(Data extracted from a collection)
---*---

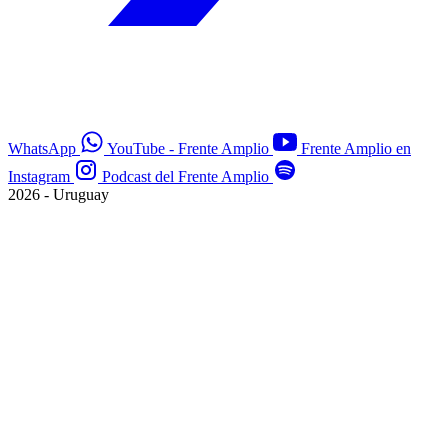
WhatsApp
YouTube - Frente Amplio
Frente Amplio en
Instagram
Podcast del Frente Amplio
2026 - Uruguay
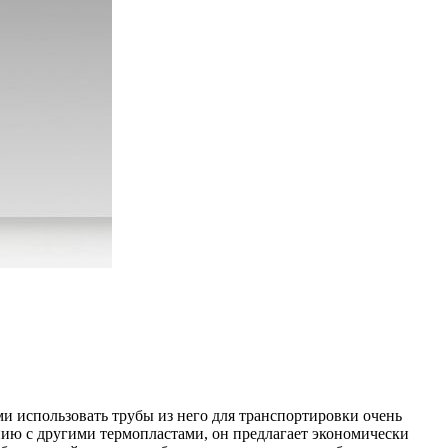
 использовать трубы из него для транспортировки очень
нию с другими термопластами, он предлагает экономически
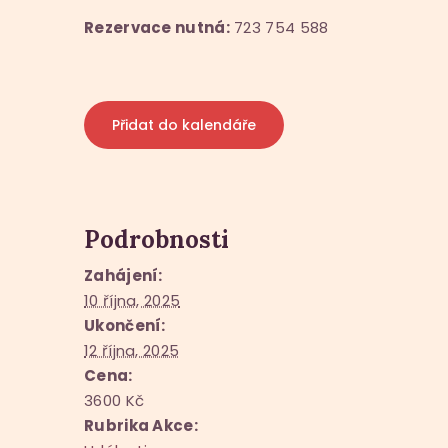
Rezervace nutná:
723 754 588
Přidat do kalendáře
Podrobnosti
Zahájení:
10 října, 2025
Ukončení:
12 října, 2025
Cena:
3600 Kč
Rubrika Akce:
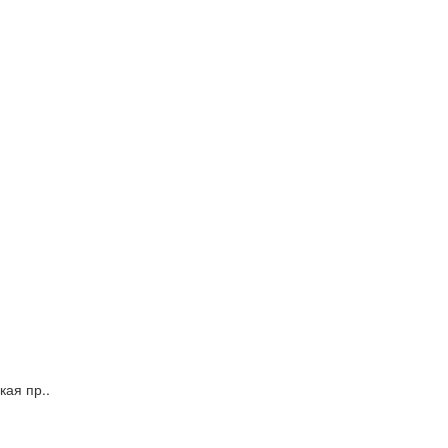
ая пр..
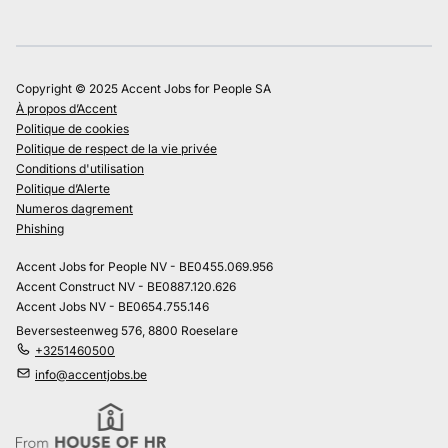
Copyright © 2025 Accent Jobs for People SA
À propos d’Accent
Politique de cookies
Politique de respect de la vie privée
Conditions d'utilisation
Politique d’Alerte
Numeros dagrement
Phishing
Accent Jobs for People NV - BE0455.069.956
Accent Construct NV - BE0887.120.626
Accent Jobs NV - BE0654.755.146
Beversesteenweg 576, 8800 Roeselare
+3251460500
info@accentjobs.be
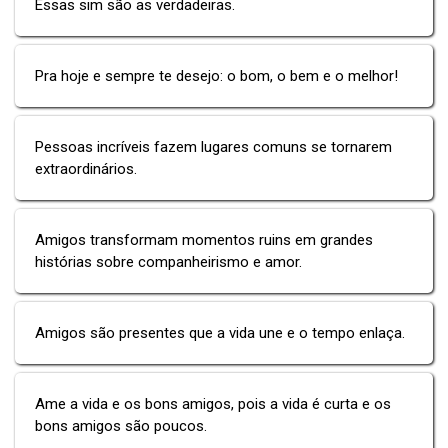
Essas sim são as verdadeiras.
Pra hoje e sempre te desejo: o bom, o bem e o melhor!
Pessoas incríveis fazem lugares comuns se tornarem
extraordinários.
Amigos transformam momentos ruins em grandes
histórias sobre companheirismo e amor.
Amigos são presentes que a vida une e o tempo enlaça.
Ame a vida e os bons amigos, pois a vida é curta e os
bons amigos são poucos.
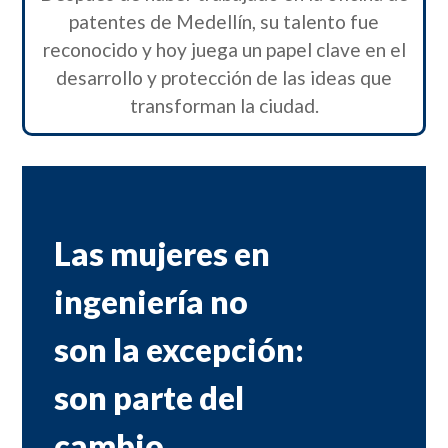
patentes de Medellín, su talento fue
reconocido y hoy juega un papel clave en el
desarrollo y protección de las ideas que
transforman la ciudad.
Las mujeres en
ingeniería no
son la excepción:
son parte del
cambio.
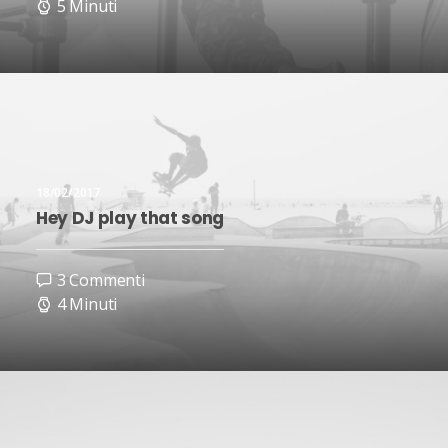
5 Minuti
18/02/2017
Hey DJ play that song
3 Commenti
4 Minuti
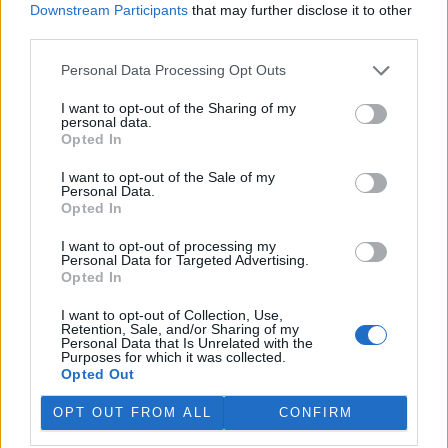
Downstream Participants
that may further disclose it to other
third parties.
„Furt ve střehu.“ Manažer přírody Vilém Jurek o
výzvách i radostech z krajiny
Personal Data Processing Opt Outs
26.11.2025 | PRAHA (
Ekolist.cz
)
Diskuse: 3
I want to opt-out of the Sharing of my
Vilém Jurek je krajinný ekolog,
personal data.
který zasvětil svůj profesní
Opted In
život ochraně přírody. V
rozhovoru přibližuje právě
I want to opt-out of the Sale of my
končící projekt LIFE South
Personal Data.
Moravia, jehož cílem byla obnova stepních biotopů na jižní
Opted In
Moravě. Mluví o významu pastvy, invazních druzích, složitých
diplomatických jednáních s vlastníky i o tom, proč je důležité
I want to opt-out of processing my
vydržet – i když výsledky nejsou vidět hned. A také o tom, co ho k
Personal Data for Targeted Advertising.
přírodě přivedlo, proč má slabost pro Kamenný vrch a jakou roli v
Opted In
jeho životě hrají dvě kočky a ranní káva.
I want to opt-out of Collection, Use,
Retention, Sale, and/or Sharing of my
Personal Data that Is Unrelated with the
Sumec velký na jihu Evropy? Tamní ekosystémy nejsou
Purposes for which it was collected.
na takového superpredátora připraveny, říká Martin
Opted Out
Čech
22.9.2025 | PRAHA (
Ekolist.cz
)
OPT OUT FROM ALL
CONFIRM
Diskuse: 26
Sumec velký (
Silurus glanis
) je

---*---

- **WHAT THE EXERCISE ASKS**
In the entries above, find each line with the word "Sale" and return it.

- **TASK RESPONSE**
I want to opt-out of the Sale of my
Retention, Sale, and/or Sharing of my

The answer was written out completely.